If you want to see a good musical about a filmmaker, I recommend Peter Chan's Perhaps Love. A reminder also that the better screen musicals are usually those created specifically for the camera.
 
dench was his costume designer, hudson was a reporter sent to interview him, cruz was his mistress

the movie was crap but it wasn't that hard to follow

ps - i think your tony memoris are hazy - anita morris played the cruz part and sang 'a call from the vatican'; 'be italian' was sung by kathi moss
 
I rechecked IMDb and you were right. I could have sworn I remember Anita Morris and that chair when Fergie pulled it out. I don't think the film was really confusing me, it's just that all aspects of it were so dull that I got too bored to care much as to the specifics since the film didn't seem too concerned either.
 
The critics of 1982 weren't very keen on Nine - it got mostly lukewarm notices (including from Frank Rich of The New York Times) and Dreamgirls was by far the more well-reviewed show.

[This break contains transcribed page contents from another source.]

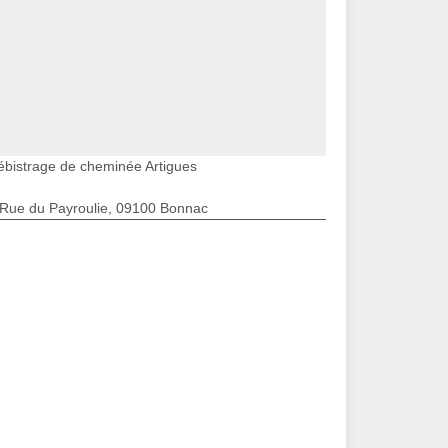
ébistrage de cheminée Artigues
 Rue du Payroulie, 09100 Bonnac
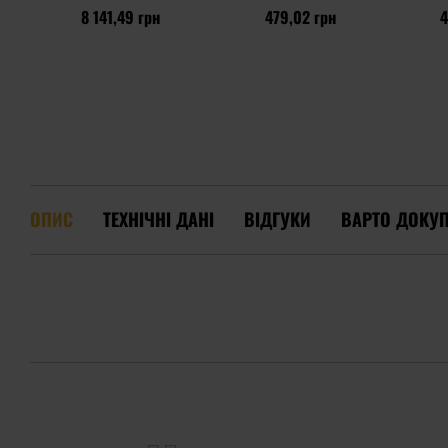
8 141,49 грн
479,02 грн
4
ОПИС
ТЕХНІЧНІ ДАНІ
ВІДГУКИ
ВАРТО ДОКУ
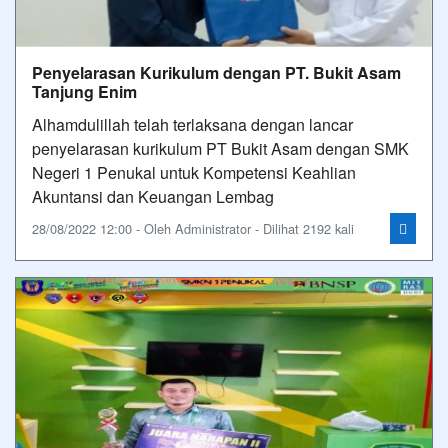
Penyelarasan Kurikulum dengan PT. Bukit Asam
Tanjung Enim
Alhamdulillah telah terlaksana dengan lancar
penyelarasan kurikulum PT Bukit Asam dengan SMK
Negeri 1 Penukal untuk Kompetensi Keahlian
Akuntansi dan Keuangan Lembag
28/08/2022 12:00 - Oleh Administrator - Dilihat 2192 kali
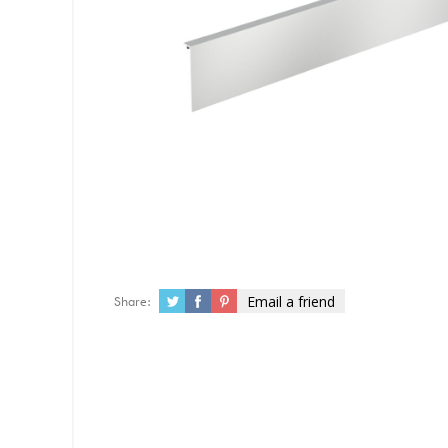
Email a friend
Share:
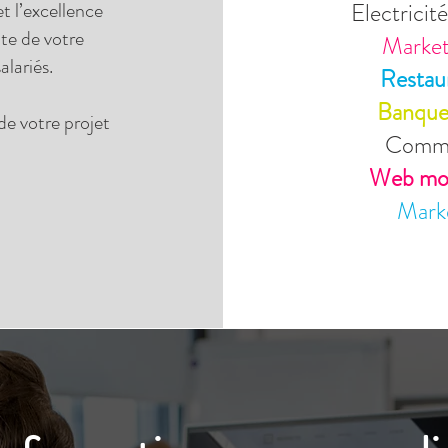
et l’excellence
Electricit
ite de votre
Marke
alariés.
Restau
Banqu
de votre projet
Commu
Web mob
Mark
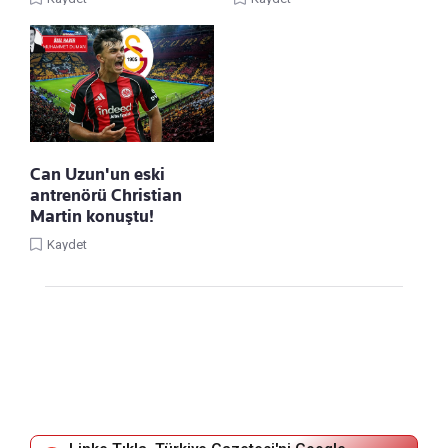
Can Uzun'un eski
antrenörü Christian
Martin konuştu!
Kaydet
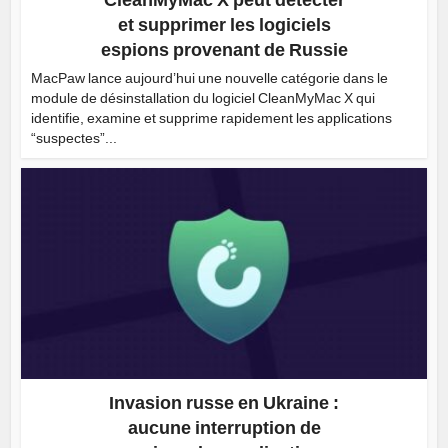
CleanMyMac X peut détecter
et supprimer les logiciels
espions provenant de Russie
MacPaw lance aujourd’hui une nouvelle catégorie dans le
module de désinstallation du logiciel CleanMyMac X qui
identifie, examine et supprime rapidement les applications
“suspectes”...
Invasion russe en Ukraine :
aucune interruption de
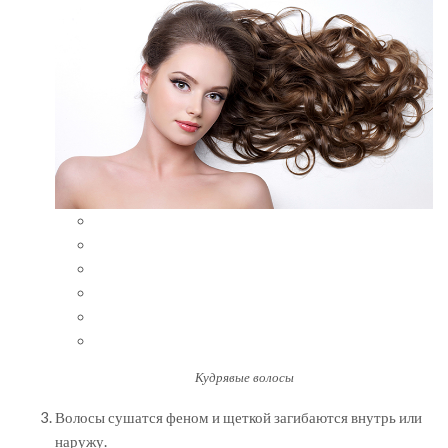
Кудрявые волосы
Волосы сушатся феном и щеткой загибаются внутрь или
наружу.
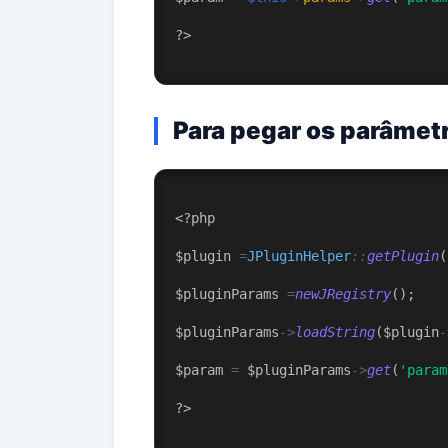
?
>
Para pegar os parâmetr
<?php
$plugin 
=
JPluginHelper
::
getPlugin
(
$pluginParams 
=
newJRegistry
();
$pluginParams
->
loadString
($plugin
-
$param 
=
 $pluginParams
->
get
(
'param
?
>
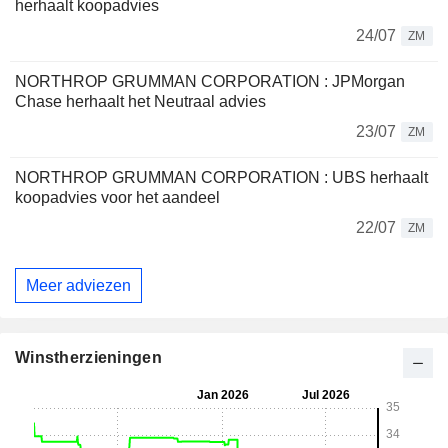
herhaalt koopadvies
24/07
ZM
NORTHROP GRUMMAN CORPORATION : JPMorgan
Chase herhaalt het Neutraal advies
23/07
ZM
NORTHROP GRUMMAN CORPORATION : UBS herhaalt
koopadvies voor het aandeel
22/07
ZM
Meer adviezen
Winstherzieningen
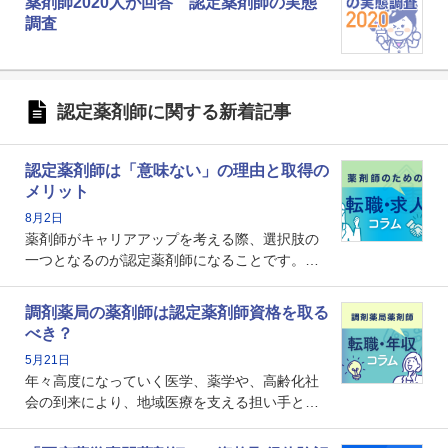
薬剤師2020人が回答 認定薬剤師の実態
調査
認定薬剤師に関する新着記事
認定薬剤師は「意味ない」の理由と取得の
メリット
8月2日
薬剤師がキャリアアップを考える際、選択肢の
一つとなるのが認定薬剤師になることです。し
かし、「認定薬剤師は取得しても意味がない」
という声を聞いたことがあるかもしれません。
調剤薬局の薬剤師は認定薬剤師資格を取る
本記事では、認定薬剤師が「意味ない」といわ
べき？
れる理由や、取得するメリット、年収・キャリ
5月21日
アへの影響を解説します。
年々高度になっていく医学、薬学や、高齢化社
会の到来により、地域医療を支える担い手とし
ての薬剤師の存在がクローズアップされるなか
で、重要度が増しているのが認定薬剤師という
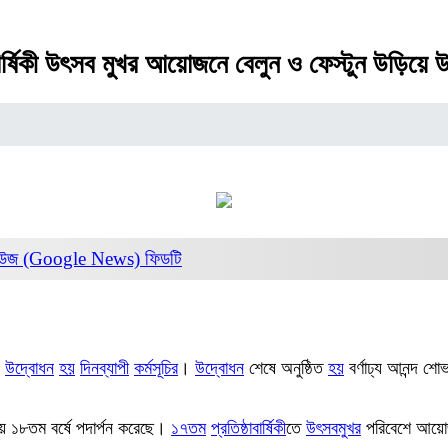
র্ষিকী উৎসব মুখর আয়োজনে বেলুন ও ফেস্টুন উড়িয়ে উদ্
নিউজ (Google News)
ফিডটি
উদ্বোধন
হয়
দিনব্যাপী
কর্মসূচির
।
উদ্বোধন
শেষে অনুষ্ঠিত
হয়
বর্ণাঢ্য আনন্দ শো
ে ১৮তম বর্ষে পদার্পন করেছে।
১৭তম
প্রতিষ্ঠাবার্ষিকী
তে
উৎসব
মুখর
পরিবেশে আয়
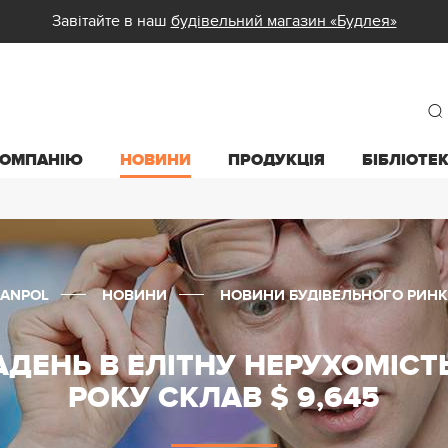
Завітайте в наш
будівельний магазин «Будлея»
КОМПАНІЮ
НОВИНИ
ПРОДУКЦІЯ
БІБЛІОТЕ
SANPOL
НОВИНИ
НОВИНИ БУДІВЕЛЬНОГО РИНК
ДЕНЬ В ЕЛІТНУ НЕРУХОМІСТЬ 
РОКУ СКЛАВ $ 9,645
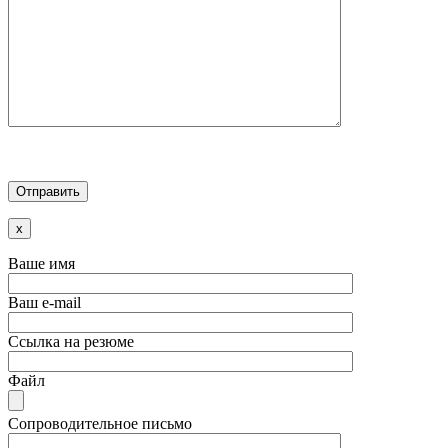
x
Ваше имя
Ваш e-mail
Ссылка на резюме
Файл
Сопроводительное письмо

Shortly after Dreamgirls open, the Shubert Organization sold three venerated historic theaters (including the famed Morosco) to real estate developers - specifically,the Marriott Hotel franchise - so that a luxury high rise hotel could be built in the middle of the theater district. The Broadway community, historic building trusts and community organizations protested the decision. The developers, as a concession to The American Theatre Wing and The Producers League, agreed to build a new Broadway theatre into the body of the hotel, but the controversy didn't go away - an unsuccessful Supreme Court challenge (spearheaded by Christopher Reeve, among others) didn't stop the historic theaters from being demolished so The Marriott Marquis could be built.

By the time the Tony nominations were announced, The New York Times noted that many Tony voters were planning to vote against Dreamgirls - playing in a Shubert house - as a vote against The Shubert Organization. And that's how Nine won the Tony Award for Best Musical.

I have seen Nine on stage, and let me say this - it is not a good show. It isn't terrible, but it's really not very good. At all. It doesn't sound like Marshall made many good decisions, but in his defense, I don't think anyone could have a made a silk purse from this sow's ear. This made for a fun read, though.